Also it will not completely spam-proof your wiki; Spammers pay about $0.80 to $1.20 for each 1,000 solved CAPTCHAs to companies employing human solvers in Bangladesh, China, India, and many other developing nations.[3] For this reason it should be combined with other mechanisms.

rel="nofollow"

Under the default configuration, MediaWiki adds rel="nofollow" to external links in wiki pages, to indicate that these are user-supplied, might contain spam, and should therefore not be used to influence page ranking algorithms. Popular search engines such as Google honour this attribute.

You can switch off this behaviour on a site-wide basis using $wgNoFollowLinks or on a per-namespace basis using the $wgNoFollowNsExceptions configuration variable.

Use of the rel="nofollow" attribute alone will not stop spammers attempting to add marketing to a page, but it will at least prevent them from benefiting through increased page rank; we know for sure that some check this. Nonetheless, it should never be relied upon as the primary method of controlling spam as its effectiveness is inherently limited. It does not keep spam off your site.

See NoIndexHistory. Note that putting it on all external links is a rather heavy handed anti-spam tactic, which you may decide not to use (switch off the rel=nofollow option). See Nofollow for a debate about this. It's good to have this as the installation default though. It means lazy administrators who are not thinking about spam problems, will tend to have this option enabled. For more information, see Manual:Costs and benefits of using nofollow.

Antispam routine: tailored measures

Every spammer is different, even though they all look boringly similar. If the general countermeasures are not enough, before taking extreme steps make use of the tools which allow you to deal with the specific problems you have.

Individual page protection

Often, the same page will be hit repeatedly by spambots. Common patterns observed in spambot-created pagenames include talk page, often outside main space (e.g. Category_talk: are little-used, so make common targets), and other discussion pages

As most abusive edits on wikis which don't require registration to edit are from anonymous sources, blocking edits to these specific pages by anyone other than established users can prevent re-creation of deleted spamdump pages. Typically, any page which is already a regular visitor to special:log/delete on an individual wiki is a good candidate for page protection.

  • Semi-protection of individual pages.
    • In addition, this can be combined with changing the minimum requirements for MediaWiki to identify users as 'autoconfirmed'.
  • One may apply cascading protection to one or more pages that have links to the most frequently spammed pages. One can also use this trick to set up a handy list for use by admins.

Abuse filter

Extension:AbuseFilter allows privileged users to create rules to target the specific type of spam your wiki is receiving, and automatically prevent the action and/or block the user.

It can examine many properties of the edit, such as the username, user's age, text added, links added, and so on. It is most effective in cases where you have one or more skilled administrators who are willing to assist in helping you fight spam. The abuse filter can be effective even against human-assisted spammers, but requires continual maintenance to respond to new types of attacks.

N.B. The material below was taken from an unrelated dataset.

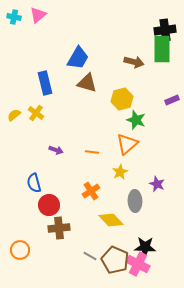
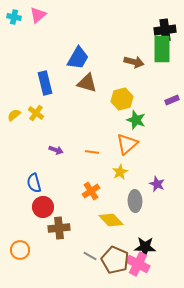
red circle: moved 6 px left, 2 px down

Examples for combating automatic spam can be found on Manual:Combating spam/AbuseFilter examples .

SpamBlacklist

The above approach will become too cumbersome if you attempt to block more than a handful of spammy URLs. A better approach is to have a long blacklist identifying many known spamming URLs.

A popular extension for MediaWiki is the SpamBlacklist extension which blocks edits that add blacklisted URLs to pages: it allows such a list to be constructed on-wiki with the assistance of privileged users, and allows the use of lists retrieved from external sources (by default, it uses the extensive m:Spam blacklist).

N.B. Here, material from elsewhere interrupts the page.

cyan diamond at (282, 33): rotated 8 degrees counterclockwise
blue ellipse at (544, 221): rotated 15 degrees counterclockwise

The TitleBlacklist extension may also be useful, as a means to prevent re-creation of specific groups of pages which are being used by the bots to dump linkspam.

Open proxies

Open proxies are a danger mostly because they're used as a way to circumvent countermeasures targeted to specific abuser; see also No open proxies.

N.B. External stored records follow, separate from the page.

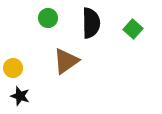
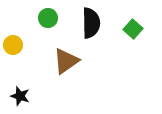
yellow circle: moved 23 px up
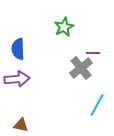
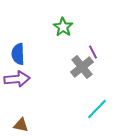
green star: moved 1 px left; rotated 12 degrees counterclockwise
blue semicircle: moved 5 px down
purple line: moved 1 px up; rotated 64 degrees clockwise
gray cross: moved 1 px right, 1 px up
cyan line: moved 4 px down; rotated 15 degrees clockwise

Some bots exist, e.g. on Wikimedia wikis, to detect and block open proxies IPs, but their code is often not public. Most such blocks are performed manually, when noticing the abuse. It's hence important to be able to tell whether an abusing IP is an open proxy or something else, to decide how to deal with it; even more so if it's an IP used by a registered user, retrieved with the CheckUser extension.

Several extensions, particularly the Tor block extension, blocks a range of open proxies.

Since 1.22, $wgApplyIpBlocksToXff is available to make blocks more effective.

Hardcore measures

The following measures are for the more technical savvy sysadmins who know what they're doing: they're harder to set up properly and monitor; if implemented badly, they may be too old to be still effective, or even counterproductive for your wiki.

$wgSpamRegex

MediaWiki provides a means to filter the text of edits in order to block undesirable additions, through the $wgSpamRegex configuration variable. You can use this to block additional snippets of text or markup associated with common spam attacks.

Typically it's used to exclude URLs (or parts of URLS) which you do not want to allow users to link to. Users are presented with an explanatory message, indicating which part of their edit text is not allowed. Extension:SpamRegex allows editing of this variable on-wiki.

$wgSpamRegex = "/online-casino|buy-viagra|adipex|phentermine|adult-website\.com|display:none|overflow:\s*auto;\s*height:\s*[0-4]px;/i";

This prevents any mention of 'online-casino' or 'buy-viagra' or 'adipex' or 'phentermine'. The '/i' at the end makes the search case insensitive. It will also block edits which attempt to add hidden or overflowing elements, which is a common "trick" used in a lot of mass-edit attacks to attempt to hide the spam from viewers.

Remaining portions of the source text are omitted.